In the absence of the requirements for the application of the exemption under Article 3, paragraph 4-ter, of the TUS to the gift (due to the lack of the requirement of transfer/integration of control), the gift of shareholdings remains subject to the ordinary tax regime pursuant to Article 16, paragraph 1, letter b), of the TUS. Under this provision, for the purposes of determining the taxable base to which gift tax applies, reference must be made to the “net equity of the entity or company resulting from the latest approved or certified financial statements, taking into account subsequent changes.”
The combination “tax-neutral contribution + gift” generates a significant tax saving. In fact, under the tax-neutral regime, the shares received by the contributor are valued based on the corresponding portion of net equity created by the receiving company as a result of the contribution (rather than at fair market value). In this way, with a view to the subsequent gift, the net equity of the newco holding is predetermined by the tax basis of the contributed shareholdings, resulting in a lower gift tax compared to the direct gift of the shareholdings in ALFA and BETA.
The Italian Revenue Agency defines such tax saving as undue, since “Such transaction results in a tax saving that is contrary to the simplification and objective determination criteria underlying the calculation of the taxable base pursuant to Article 16, letter b), of the TUSD.”
Despite the undue tax saving, the Italian Revenue Agency excludes that the transaction is abusive. Article 10-bis of the Taxpayers’ Statute requires the concurrent presence of three elements: undue tax advantage, lack of economic substance and essential nature of the advantage. In the present case, according to the Italian Revenue Agency, the sequence of transactions displays economic substance: the holding company is structured to ensure unified group management, rationalise treasury management, prevent shareholder conflicts through specific by-law provisions (such as a deadlock clause) and support a gradual generational transition.
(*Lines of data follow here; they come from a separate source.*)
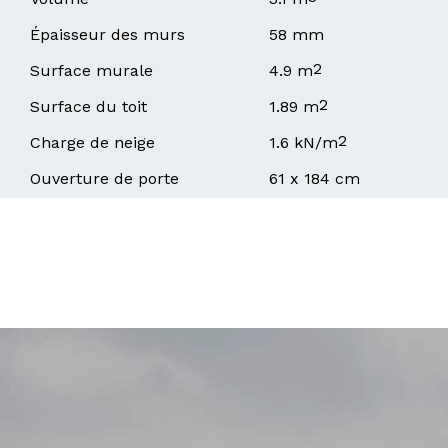
Épaisseur des murs
58 mm
2
Surface murale
4.9 m
2
Surface du toit
1.89 m
2
Charge de neige
1.6 kN/m
Ouverture de porte
61 x 184 cm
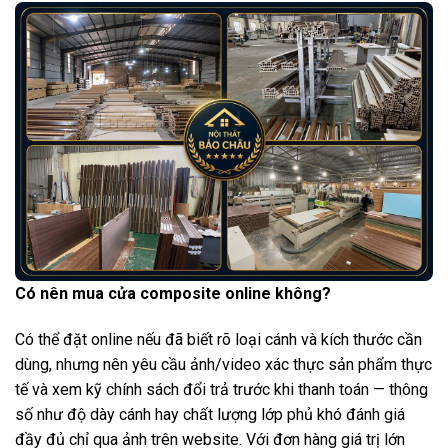
Có nên mua cửa composite online không?
Có thể đặt online nếu đã biết rõ loại cánh và kích thước cần
dùng, nhưng nên yêu cầu ảnh/video xác thực sản phẩm thực
tế và xem kỹ chính sách đổi trả trước khi thanh toán — thông
số như độ dày cánh hay chất lượng lớp phủ khó đánh giá
đầy đủ chỉ qua ảnh trên website. Với đơn hàng giá trị lớn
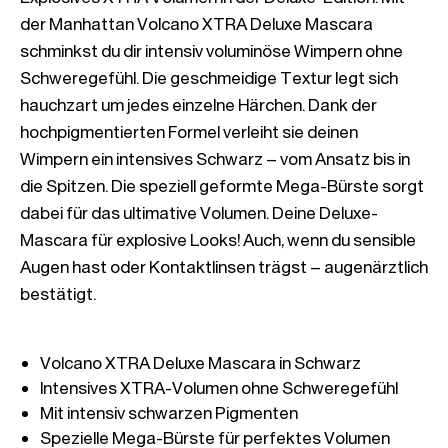
der Manhattan Volcano XTRA Deluxe Mascara 
schminkst du dir intensiv voluminöse Wimpern ohne 
Schweregefühl. Die geschmeidige Textur legt sich 
hauchzart um jedes einzelne Härchen. Dank der 
hochpigmentierten Formel verleiht sie deinen 
Wimpern ein intensives Schwarz – vom Ansatz bis in 
die Spitzen. Die speziell geformte Mega-Bürste sorgt 
dabei für das ultimative Volumen. Deine Deluxe-
Mascara für explosive Looks! Auch, wenn du sensible 
Augen hast oder Kontaktlinsen trägst – augenärztlich 
bestätigt.
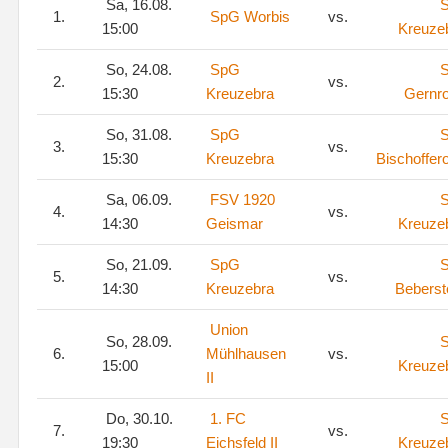
Sa, 16.08.
1.
SpG Worbis
vs.
15:00
Kreuze
So, 24.08.
SpG
2.
vs.
15:30
Kreuzebra
Gernr
So, 31.08.
SpG
3.
vs.
15:30
Kreuzebra
Bischoffer
Sa, 06.09.
FSV 1920
4.
vs.
14:30
Geismar
Kreuze
So, 21.09.
SpG
5.
vs.
14:30
Kreuzebra
Beberst
Union
So, 28.09.
6.
Mühlhausen
vs.
15:00
Kreuze
II
Do, 30.10.
1. FC
7.
vs.
19:30
Eichsfeld II
Kreuze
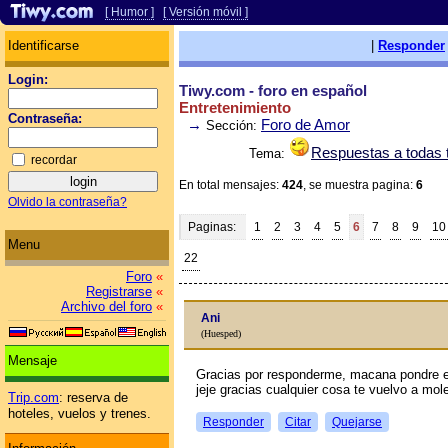
[ Humor ]
[ Versión móvil ]
Identificarse
|
Responder
Login:
Tiwy.com - foro en español
Entretenimiento
Contraseña:
→
Foro de Amor
Sección:
Respuestas a todas
Tema:
recordar
En total mensajes:
424
, se muestra pagina:
6
Olvido la contraseña?
Paginas:
1
2
3
4
5
6
7
8
9
10
Menu
22
Foro
«
Registrarse
«
Archivo del foro
«
Ani
(Huesped)
Mensaje
Gracias por responderme, maсana pondre e
jeje gracias cualquier cosa te vuelvo a mole
Trip.com
: reserva de
hoteles, vuelos y trenes.
Responder
Citar
Quejarse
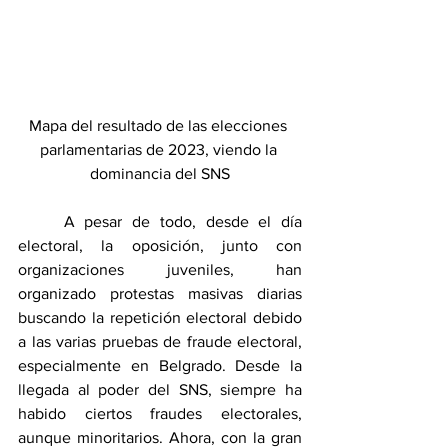
Mapa del resultado de las elecciones 
parlamentarias de 2023, viendo la 
dominancia del SNS
	A pesar de todo, desde el día 
electoral, la oposición, junto con 
organizaciones juveniles, han 
organizado protestas masivas diarias 
buscando la repetición electoral debido 
a las varias pruebas de fraude electoral, 
especialmente en Belgrado. Desde la 
llegada al poder del SNS, siempre ha 
habido ciertos fraudes electorales, 
aunque minoritarios. Ahora, con la gran 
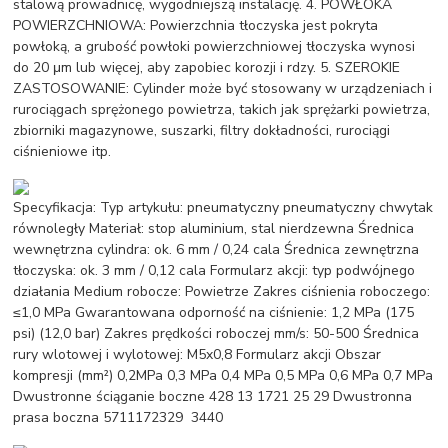
stalową prowadnicę, wygodniejszą instalację. 4. POWŁOKA
POWIERZCHNIOWA: Powierzchnia tłoczyska jest pokryta
powłoką, a grubość powłoki powierzchniowej tłoczyska wynosi
do 20 μm lub więcej, aby zapobiec korozji i rdzy. 5. SZEROKIE
ZASTOSOWANIE: Cylinder może być stosowany w urządzeniach i
rurociągach sprężonego powietrza, takich jak sprężarki powietrza,
zbiorniki magazynowe, suszarki, filtry dokładności, rurociągi
ciśnieniowe itp.
Specyfikacja: Typ artykułu: pneumatyczny pneumatyczny chwytak
równoległy Materiał: stop aluminium, stal nierdzewna Średnica
wewnętrzna cylindra: ok. 6 mm / 0,24 cala Średnica zewnętrzna
tłoczyska: ok. 3 mm / 0,12 cala Formularz akcji: typ podwójnego
działania Medium robocze: Powietrze Zakres ciśnienia roboczego:
≤1,0 MPa Gwarantowana odporność na ciśnienie: 1,2 MPa (175
psi) (12,0 bar) Zakres prędkości roboczej mm/s: 50-500 Średnica
rury wlotowej i wylotowej: M5x0,8 Formularz akcji Obszar
kompresji (mm²) 0,2MPa 0,3 MPa 0,4 MPa 0,5 MPa 0,6 MPa 0,7 MPa
Dwustronne ściąganie boczne 428 13 1721 25 29 Dwustronna
prasa boczna 5711172329 3440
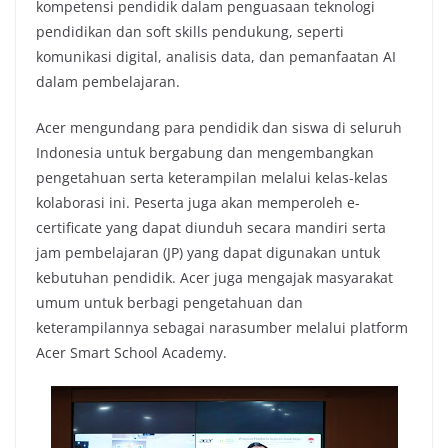
kompetensi pendidik dalam penguasaan teknologi
pendidikan dan soft skills pendukung, seperti
komunikasi digital, analisis data, dan pemanfaatan AI
dalam pembelajaran.
Acer mengundang para pendidik dan siswa di seluruh
Indonesia untuk bergabung dan mengembangkan
pengetahuan serta keterampilan melalui kelas-kelas
kolaborasi ini. Peserta juga akan memperoleh e-
certificate yang dapat diunduh secara mandiri serta
jam pembelajaran (JP) yang dapat digunakan untuk
kebutuhan pendidik. Acer juga mengajak masyarakat
umum untuk berbagi pengetahuan dan
keterampilannya sebagai narasumber melalui platform
Acer Smart School Academy.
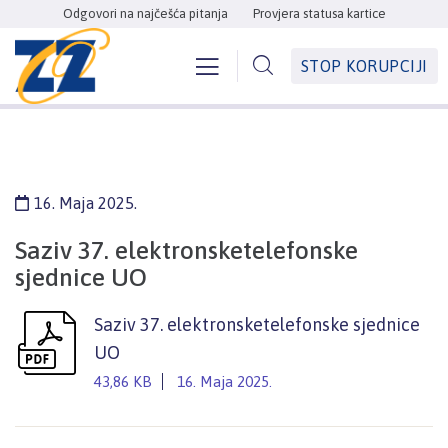
Odgovori na najčešća pitanja
Provjera statusa kartice
STOP KORUPCIJI
16. Maja 2025.
Saziv 37. elektronsketelefonske
sjednice UO
Saziv 37. elektronsketelefonske sjednice
UO
43,86 KB
16. Maja 2025.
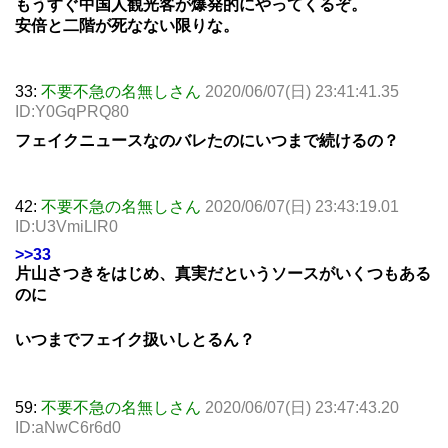
もうすぐ中国人観光客が爆発的にやってくるぞ。
安倍と二階が死なない限りな。
33:
不要不急の名無しさん
2020/06/07(日) 23:41:41.35
ID:Y0GqPRQ80
フェイクニュースなのバレたのにいつまで続けるの？
42:
不要不急の名無しさん
2020/06/07(日) 23:43:19.01
ID:U3VmiLlR0
>>33
片山さつきをはじめ、真実だというソースがいくつもある
のに
いつまでフェイク扱いしとるん？
59:
不要不急の名無しさん
2020/06/07(日) 23:47:43.20
ID:aNwC6r6d0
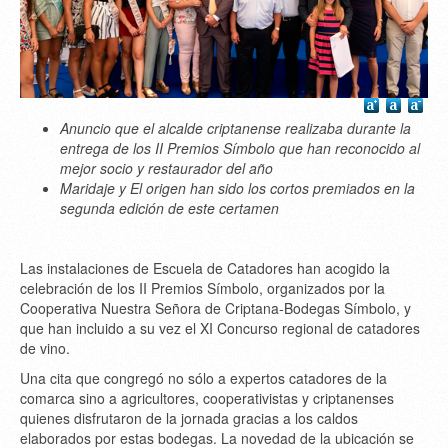
Anuncio que el alcalde criptanense realizaba durante la
entrega de los II Premios Símbolo que han reconocido al
mejor socio y restaurador del año
Maridaje y El origen han sido los cortos premiados en la
segunda edición de este certamen
Las instalaciones de Escuela de Catadores han acogido la
celebración de los II Premios Símbolo, organizados por la
Cooperativa Nuestra Señora de Criptana-Bodegas Símbolo, y
que han incluido a su vez el XI Concurso regional de catadores
de vino.
Una cita que congregó no sólo a expertos catadores de la
comarca sino a agricultores, cooperativistas y criptanenses
quienes disfrutaron de la jornada gracias a los caldos
elaborados por estas bodegas. La novedad de la ubicación se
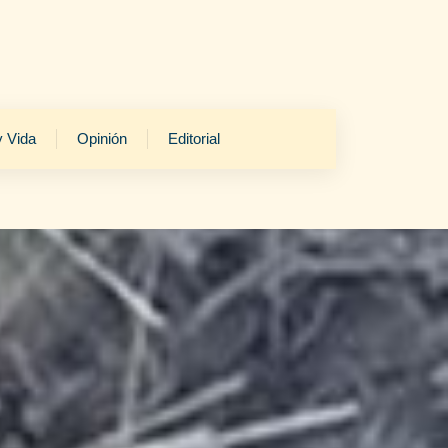
y Vida
Opinión
Editorial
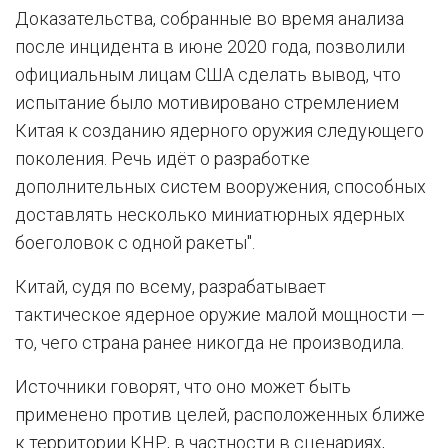
Доказательства, собранные во время анализа
после инцидента в июне 2020 года, позволили
официальным лицам США сделать вывод, что
испытание было мотивировано стремлением
Китая к созданию ядерного оружия следующего
поколения. Речь идёт о разработке
дополнительных систем вооружения, способных
доставлять несколько миниатюрных ядерных
боеголовок с одной ракеты".
Китай, судя по всему, разрабатывает
тактическое ядерное оружие малой мощности —
то, чего страна ранее никогда не производила.
Источники говорят, что оно может быть
применено против целей, расположенных ближе
к территории КНР, в частности в сценариях,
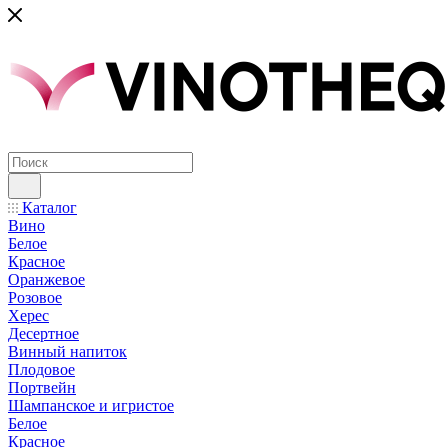
Каталог
Вино
Белое
Красное
Оранжевое
Розовое
Херес
Десертное
Винный напиток
Плодовое
Портвейн
Шампанское и игристое
Белое
Красное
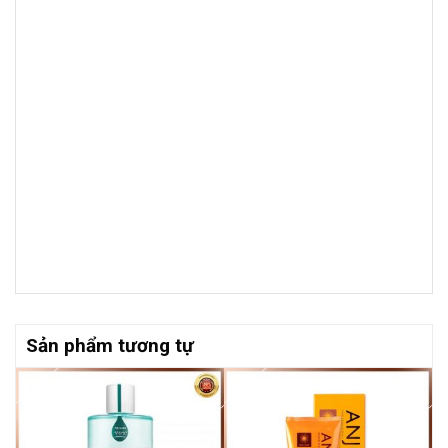
Sản phẩm tương tự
Although generating an undue tax advantage, therefore, the overall structure of the transaction is justified by concrete organisational and managerial reasons. For this reason, Ruling No. 42/2026 reiterates an important operational principle: the existence of valid organisational and managerial reasons is sufficient to prevent a finding of abuse of law, even where the transaction results in a tax saving that the Revenue Agency considers inconsistent with the purpose of the rules.